Announcement

**ms178** · 05 March 2021, 01:44 PM

I still find it funny that Intel sponsors this work, let's wait and see if it gains any traction. I just hope that RDNA users aren't left in the dust, at least ROCm support is supposed to be added for Navi somewhen this year (https://github.com/RadeonOpenCompute...ment-770574455), let's wait and see here too if that also means full support for HIP.

**oleid** · 05 March 2021, 05:00 PM

That is the main reason why I did by a used 1080 Ti card, when by Radeon RX480 died a few months ago. The new RDNA2 GPUs weren't released, yet. And I was afraid that there was no ROCm support - after all I wanted to use tensorflow. It used to work - to some degree - with the RX480 using their ROCm backend.

The 1080Ti works fine, however, is a little memory limited. And I'm stuck with X11 (wayland/GNOME + nvidia is highly unstable for me). I'll wait and see how well RDNA2 based cards will work with tensorflow in half a year from now. If the GPUs are available for reasonable prices and ROCm works fine, then I'll replace the GPU and go OSS again

**ms178** · 05 March 2021, 05:15 PM

Originally posted by oleid View Post

That is the main reason why I did by a used 1080 Ti card, when by Radeon RX480 died a few months ago.

I hope you made a good deal, did you take advantage of the people panic-selling their 1080 Ti's? These people should have waited a couple of months longer.

To be honest, I would need it mostly for video related tasks but RDNA2 seems to be rather game-centric and while these cards would be probably fine for my modest needs, having a card which would be well at gaming and video/compute work for around 300 EUR would be my preference.

**polarathene** · 05 March 2021, 07:24 PM

Curious if hipSYCL will eventually enable running ZLUDA on AMD GPUs, that'd be sweet.

**oleid** · 06 March 2021, 10:03 AM

Originally posted by ms178 View Post

I hope you made a good deal, did you take advantage of the people panic-selling their 1080 Ti's? These people should have waited a couple of months longer.

Something like that, yes. Right at that time 3080 was released.

**Jabberwocky** · 07 March 2021, 07:22 AM

Every SYCL project targets different backends: triSYCL, hipSYCL, ComputeCCP, Intel LLVM SYCL, sycl-gtx.

AFAIK sycl-gtx is the only implementation that works on Windows and Linux for Intel/Nvidia/AMD GPUs. It appears to be based on someone's thesis and is not actively developed.

I would really like to know why hipSYCL targets OpenMP for CPUs and ROCm/CUDA (and now oneAPI Level Zero) for GPUs instead of targeting something agnostic like OpenCL/SPIR-V first. I understand abstraction makes it difficult to optimize but GPGPU is a mess.

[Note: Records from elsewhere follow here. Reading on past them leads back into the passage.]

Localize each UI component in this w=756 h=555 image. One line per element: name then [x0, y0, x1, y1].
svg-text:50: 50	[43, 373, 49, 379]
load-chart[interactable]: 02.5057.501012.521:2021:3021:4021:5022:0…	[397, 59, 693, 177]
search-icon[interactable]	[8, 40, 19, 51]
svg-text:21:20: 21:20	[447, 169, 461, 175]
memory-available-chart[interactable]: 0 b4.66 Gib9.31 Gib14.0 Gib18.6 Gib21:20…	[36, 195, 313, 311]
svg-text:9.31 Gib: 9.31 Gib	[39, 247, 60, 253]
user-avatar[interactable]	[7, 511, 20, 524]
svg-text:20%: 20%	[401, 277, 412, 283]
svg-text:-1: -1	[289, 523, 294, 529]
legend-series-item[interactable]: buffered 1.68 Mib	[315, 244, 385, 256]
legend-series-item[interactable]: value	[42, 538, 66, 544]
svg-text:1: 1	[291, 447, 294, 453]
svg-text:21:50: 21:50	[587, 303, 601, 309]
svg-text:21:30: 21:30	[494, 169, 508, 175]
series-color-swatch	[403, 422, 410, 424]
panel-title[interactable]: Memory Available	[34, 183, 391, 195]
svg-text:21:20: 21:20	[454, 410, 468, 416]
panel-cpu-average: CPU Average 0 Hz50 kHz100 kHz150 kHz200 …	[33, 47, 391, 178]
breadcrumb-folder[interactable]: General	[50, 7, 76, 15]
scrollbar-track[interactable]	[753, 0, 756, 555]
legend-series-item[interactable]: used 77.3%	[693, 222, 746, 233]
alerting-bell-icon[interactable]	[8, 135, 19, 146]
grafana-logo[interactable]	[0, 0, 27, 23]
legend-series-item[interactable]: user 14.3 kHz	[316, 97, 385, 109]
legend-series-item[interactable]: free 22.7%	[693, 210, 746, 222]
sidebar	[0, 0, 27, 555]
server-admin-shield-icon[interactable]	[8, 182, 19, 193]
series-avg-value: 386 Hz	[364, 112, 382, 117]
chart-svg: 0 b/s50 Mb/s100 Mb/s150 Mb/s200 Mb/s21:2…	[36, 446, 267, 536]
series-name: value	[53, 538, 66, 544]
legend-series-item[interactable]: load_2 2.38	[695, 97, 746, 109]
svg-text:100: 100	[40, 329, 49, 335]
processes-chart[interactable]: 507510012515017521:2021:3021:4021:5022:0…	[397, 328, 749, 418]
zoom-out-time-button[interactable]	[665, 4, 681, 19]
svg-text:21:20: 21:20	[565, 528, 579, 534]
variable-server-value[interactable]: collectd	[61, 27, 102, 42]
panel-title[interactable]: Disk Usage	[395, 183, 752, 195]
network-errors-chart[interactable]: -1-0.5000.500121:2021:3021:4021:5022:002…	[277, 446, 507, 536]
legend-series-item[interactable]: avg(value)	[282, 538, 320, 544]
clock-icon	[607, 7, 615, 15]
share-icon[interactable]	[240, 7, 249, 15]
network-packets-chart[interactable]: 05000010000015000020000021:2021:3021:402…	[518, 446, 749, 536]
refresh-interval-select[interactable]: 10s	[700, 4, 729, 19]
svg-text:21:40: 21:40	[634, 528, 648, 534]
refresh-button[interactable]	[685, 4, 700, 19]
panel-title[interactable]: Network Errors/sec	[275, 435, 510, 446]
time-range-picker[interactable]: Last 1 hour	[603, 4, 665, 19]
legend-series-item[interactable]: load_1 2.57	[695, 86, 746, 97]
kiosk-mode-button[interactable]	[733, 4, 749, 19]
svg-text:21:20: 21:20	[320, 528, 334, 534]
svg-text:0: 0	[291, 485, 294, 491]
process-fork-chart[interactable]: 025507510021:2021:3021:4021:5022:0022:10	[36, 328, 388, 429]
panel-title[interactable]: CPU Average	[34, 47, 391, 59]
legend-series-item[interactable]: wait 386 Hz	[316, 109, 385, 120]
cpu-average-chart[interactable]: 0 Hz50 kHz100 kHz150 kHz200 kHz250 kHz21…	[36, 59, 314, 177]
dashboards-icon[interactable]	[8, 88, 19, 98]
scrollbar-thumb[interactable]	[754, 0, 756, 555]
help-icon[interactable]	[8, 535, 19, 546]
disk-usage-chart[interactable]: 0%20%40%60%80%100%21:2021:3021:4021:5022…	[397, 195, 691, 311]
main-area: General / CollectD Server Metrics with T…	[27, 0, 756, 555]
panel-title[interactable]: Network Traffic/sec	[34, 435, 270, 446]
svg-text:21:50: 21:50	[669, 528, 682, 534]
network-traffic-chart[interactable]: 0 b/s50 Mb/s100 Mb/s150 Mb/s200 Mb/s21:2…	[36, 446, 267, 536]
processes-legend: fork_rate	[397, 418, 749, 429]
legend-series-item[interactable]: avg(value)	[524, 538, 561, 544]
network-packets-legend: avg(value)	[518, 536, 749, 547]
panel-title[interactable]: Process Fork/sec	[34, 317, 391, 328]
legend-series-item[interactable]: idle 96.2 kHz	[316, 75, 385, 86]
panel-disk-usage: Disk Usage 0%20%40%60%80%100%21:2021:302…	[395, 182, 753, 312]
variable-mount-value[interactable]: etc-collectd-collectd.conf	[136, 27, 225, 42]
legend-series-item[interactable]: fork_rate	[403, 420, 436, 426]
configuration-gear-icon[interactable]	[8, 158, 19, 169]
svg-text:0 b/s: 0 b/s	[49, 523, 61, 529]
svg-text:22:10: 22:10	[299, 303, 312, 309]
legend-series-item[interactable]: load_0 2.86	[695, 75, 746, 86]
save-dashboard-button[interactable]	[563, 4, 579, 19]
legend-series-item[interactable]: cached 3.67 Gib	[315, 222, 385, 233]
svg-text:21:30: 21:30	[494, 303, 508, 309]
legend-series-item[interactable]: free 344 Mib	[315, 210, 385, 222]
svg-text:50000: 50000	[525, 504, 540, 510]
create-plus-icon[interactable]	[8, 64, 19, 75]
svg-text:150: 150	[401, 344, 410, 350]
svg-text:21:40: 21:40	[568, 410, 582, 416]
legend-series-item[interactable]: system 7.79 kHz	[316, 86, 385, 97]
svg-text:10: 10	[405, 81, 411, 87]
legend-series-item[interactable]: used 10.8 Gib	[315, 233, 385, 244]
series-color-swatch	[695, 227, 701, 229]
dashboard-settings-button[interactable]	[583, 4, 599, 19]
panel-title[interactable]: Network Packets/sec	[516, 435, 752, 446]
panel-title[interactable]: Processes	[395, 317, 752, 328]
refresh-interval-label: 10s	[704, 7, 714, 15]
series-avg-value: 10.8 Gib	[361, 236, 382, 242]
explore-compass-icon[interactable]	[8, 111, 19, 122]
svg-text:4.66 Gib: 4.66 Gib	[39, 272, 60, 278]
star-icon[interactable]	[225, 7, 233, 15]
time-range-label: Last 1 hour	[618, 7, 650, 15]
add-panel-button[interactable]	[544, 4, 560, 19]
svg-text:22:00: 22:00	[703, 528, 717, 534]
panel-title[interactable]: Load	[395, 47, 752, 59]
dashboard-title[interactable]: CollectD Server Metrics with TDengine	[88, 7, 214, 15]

OpenCL 1.x Currently the only thing that works cross-platform (OS/device)
OpenCL 2.x Nvidia chooses not to support
OpenCL 3.x Nvidia chooses not to support
CUDA Nvidia (ROCm tries to support too)
ROCm Need to use Linux and only works on select few GPUs
SYCL Hoping this is what everyone targets, but the adoption is very slow both in drivers and applications

I know these things take time, but from what I can tell it's not moving in the right direciton. Many peope working on important libraies do not have the latest over priced GPU and they do not run the same OS. People are not going to be motivated to port their code to SYCL if you need a Ph.D just to get your code to run on your GPU.

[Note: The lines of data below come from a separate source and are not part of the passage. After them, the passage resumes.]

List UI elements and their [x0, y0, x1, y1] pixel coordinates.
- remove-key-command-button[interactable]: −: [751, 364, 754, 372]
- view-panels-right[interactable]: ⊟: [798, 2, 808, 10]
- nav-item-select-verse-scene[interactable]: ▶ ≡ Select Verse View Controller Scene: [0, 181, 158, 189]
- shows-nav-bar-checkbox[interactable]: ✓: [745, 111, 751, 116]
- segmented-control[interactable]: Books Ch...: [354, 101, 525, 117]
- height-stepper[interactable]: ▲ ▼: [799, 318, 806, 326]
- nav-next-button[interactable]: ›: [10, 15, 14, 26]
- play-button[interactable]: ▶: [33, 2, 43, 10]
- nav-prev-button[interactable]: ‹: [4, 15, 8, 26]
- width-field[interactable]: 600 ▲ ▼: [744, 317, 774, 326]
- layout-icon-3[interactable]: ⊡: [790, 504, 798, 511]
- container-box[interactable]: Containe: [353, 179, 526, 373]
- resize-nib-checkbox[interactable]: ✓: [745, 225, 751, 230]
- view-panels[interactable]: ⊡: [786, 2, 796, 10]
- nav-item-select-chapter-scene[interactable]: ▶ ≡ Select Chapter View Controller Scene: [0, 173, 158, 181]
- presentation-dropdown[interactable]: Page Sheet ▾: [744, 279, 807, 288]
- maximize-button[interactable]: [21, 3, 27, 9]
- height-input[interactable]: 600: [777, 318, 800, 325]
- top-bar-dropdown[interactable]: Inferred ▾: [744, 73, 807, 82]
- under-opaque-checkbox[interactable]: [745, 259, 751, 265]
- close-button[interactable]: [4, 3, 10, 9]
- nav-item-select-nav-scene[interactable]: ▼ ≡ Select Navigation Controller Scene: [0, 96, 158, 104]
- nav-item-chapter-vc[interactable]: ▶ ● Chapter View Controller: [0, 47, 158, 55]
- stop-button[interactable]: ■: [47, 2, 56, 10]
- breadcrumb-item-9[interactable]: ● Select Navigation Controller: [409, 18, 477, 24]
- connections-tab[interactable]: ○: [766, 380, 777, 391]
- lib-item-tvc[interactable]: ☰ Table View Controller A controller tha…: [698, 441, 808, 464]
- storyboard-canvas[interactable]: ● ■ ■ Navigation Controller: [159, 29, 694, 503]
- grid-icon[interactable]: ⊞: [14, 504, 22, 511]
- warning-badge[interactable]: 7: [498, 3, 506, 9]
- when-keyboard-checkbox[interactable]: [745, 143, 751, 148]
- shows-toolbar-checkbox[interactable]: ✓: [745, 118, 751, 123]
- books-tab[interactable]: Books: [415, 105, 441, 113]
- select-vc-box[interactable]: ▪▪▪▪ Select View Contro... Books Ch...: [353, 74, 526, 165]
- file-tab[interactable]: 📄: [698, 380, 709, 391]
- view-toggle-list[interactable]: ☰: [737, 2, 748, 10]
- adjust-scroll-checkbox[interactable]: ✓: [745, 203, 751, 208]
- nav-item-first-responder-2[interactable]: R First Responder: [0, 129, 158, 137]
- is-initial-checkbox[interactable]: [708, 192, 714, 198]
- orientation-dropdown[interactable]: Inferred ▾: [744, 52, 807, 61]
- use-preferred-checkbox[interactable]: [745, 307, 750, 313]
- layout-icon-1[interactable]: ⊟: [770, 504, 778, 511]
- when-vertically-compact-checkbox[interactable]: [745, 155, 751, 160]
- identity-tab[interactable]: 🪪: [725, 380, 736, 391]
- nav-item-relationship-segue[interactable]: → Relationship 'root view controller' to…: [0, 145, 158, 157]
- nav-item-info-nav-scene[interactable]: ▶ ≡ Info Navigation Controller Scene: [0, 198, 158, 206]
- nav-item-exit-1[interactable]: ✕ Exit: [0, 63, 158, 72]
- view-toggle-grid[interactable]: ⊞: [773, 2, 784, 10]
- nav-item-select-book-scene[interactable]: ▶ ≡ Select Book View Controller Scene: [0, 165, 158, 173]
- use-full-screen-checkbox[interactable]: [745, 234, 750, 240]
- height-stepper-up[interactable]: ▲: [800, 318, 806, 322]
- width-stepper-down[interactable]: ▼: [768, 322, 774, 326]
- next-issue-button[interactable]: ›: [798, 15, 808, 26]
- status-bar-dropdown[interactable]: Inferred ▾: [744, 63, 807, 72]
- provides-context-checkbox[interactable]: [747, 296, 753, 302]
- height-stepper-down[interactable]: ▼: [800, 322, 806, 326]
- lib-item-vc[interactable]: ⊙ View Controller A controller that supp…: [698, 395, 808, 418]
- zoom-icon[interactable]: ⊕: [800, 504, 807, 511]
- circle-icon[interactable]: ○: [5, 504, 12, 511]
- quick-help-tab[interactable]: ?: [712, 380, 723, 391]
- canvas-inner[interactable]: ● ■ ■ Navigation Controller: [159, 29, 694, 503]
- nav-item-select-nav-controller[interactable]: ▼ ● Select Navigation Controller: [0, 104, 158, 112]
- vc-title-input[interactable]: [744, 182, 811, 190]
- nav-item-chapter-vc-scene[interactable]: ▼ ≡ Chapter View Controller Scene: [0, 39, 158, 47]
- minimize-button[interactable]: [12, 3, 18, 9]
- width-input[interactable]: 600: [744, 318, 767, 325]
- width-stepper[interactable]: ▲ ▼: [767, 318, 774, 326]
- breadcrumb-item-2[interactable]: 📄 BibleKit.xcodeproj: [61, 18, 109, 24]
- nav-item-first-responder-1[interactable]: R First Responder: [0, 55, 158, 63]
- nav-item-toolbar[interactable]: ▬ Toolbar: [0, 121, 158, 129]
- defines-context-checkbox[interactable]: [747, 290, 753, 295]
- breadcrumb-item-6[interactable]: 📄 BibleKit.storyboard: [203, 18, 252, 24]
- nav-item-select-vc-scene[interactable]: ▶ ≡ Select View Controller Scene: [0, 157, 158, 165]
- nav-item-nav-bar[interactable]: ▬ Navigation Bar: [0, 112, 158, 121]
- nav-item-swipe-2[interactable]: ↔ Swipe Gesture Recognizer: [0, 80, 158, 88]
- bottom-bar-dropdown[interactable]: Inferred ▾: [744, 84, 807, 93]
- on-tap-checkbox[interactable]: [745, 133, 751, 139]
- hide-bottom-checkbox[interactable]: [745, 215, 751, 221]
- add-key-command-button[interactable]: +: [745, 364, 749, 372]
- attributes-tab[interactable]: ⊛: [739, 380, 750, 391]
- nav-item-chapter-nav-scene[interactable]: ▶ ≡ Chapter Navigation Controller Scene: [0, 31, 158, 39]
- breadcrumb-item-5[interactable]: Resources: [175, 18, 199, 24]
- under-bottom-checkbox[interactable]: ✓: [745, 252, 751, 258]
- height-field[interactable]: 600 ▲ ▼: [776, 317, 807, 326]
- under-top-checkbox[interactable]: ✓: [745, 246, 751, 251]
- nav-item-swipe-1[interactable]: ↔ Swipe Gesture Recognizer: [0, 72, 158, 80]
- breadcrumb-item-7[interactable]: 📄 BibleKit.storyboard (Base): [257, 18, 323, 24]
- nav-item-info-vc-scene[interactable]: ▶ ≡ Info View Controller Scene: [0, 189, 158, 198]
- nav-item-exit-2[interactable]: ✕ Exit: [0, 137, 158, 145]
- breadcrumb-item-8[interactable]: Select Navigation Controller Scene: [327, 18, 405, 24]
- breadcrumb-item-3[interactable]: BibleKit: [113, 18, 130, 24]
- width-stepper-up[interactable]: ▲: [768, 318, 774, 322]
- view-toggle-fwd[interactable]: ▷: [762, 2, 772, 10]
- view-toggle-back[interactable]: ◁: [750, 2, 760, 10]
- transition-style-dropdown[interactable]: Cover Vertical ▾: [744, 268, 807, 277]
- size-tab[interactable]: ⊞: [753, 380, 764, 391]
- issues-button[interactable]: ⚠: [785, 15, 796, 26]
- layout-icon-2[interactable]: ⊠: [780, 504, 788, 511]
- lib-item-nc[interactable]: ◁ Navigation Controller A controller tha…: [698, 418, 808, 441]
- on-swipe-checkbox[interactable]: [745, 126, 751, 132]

My objective is not to rant. I would like to know what are the technical reasons why something like sycl-gtx is not being used? What are some of the other ways that SYCL adoption can be accelerated? Can Vulkan be used as a backend?

**illuhad** · 07 March 2021, 09:48 AM

Originally posted by Jabberwocky View Post

Every SYCL project targets different backends: triSYCL, hipSYCL, ComputeCCP, Intel LLVM SYCL, sycl-gtx.

AFAIK sycl-gtx is the only implementation that works on Windows and Linux for Intel/Nvidia/AMD GPUs. It appears to be based on someone's thesis and is not actively developed.

I would really like to know why hipSYCL targets OpenMP for CPUs and ROCm/CUDA (and now oneAPI Level Zero) for GPUs instead of targeting something agnostic like OpenCL/SPIR-V first. I understand abstraction makes it difficult to optimize but GPGPU is a mess.

OpenCL 1.x Currently the only thing that works cross-platform (OS/device)
OpenCL 2.x Nvidia chooses not to support
OpenCL 3.x Nvidia chooses not to support
CUDA Nvidia (ROCm tries to support too)
ROCm Need to use Linux and only works on select few GPUs
SYCL Hoping this is what everyone targets, but the adoption is very slow both in drivers and applications

I know these things take time, but from what I can tell it's not moving in the right direciton. Many peope working on important libraies do not have the latest over priced GPU and they do not run the same OS. People are not going to be motivated to port their code to SYCL if you need a Ph.D just to get your code to run on your GPU.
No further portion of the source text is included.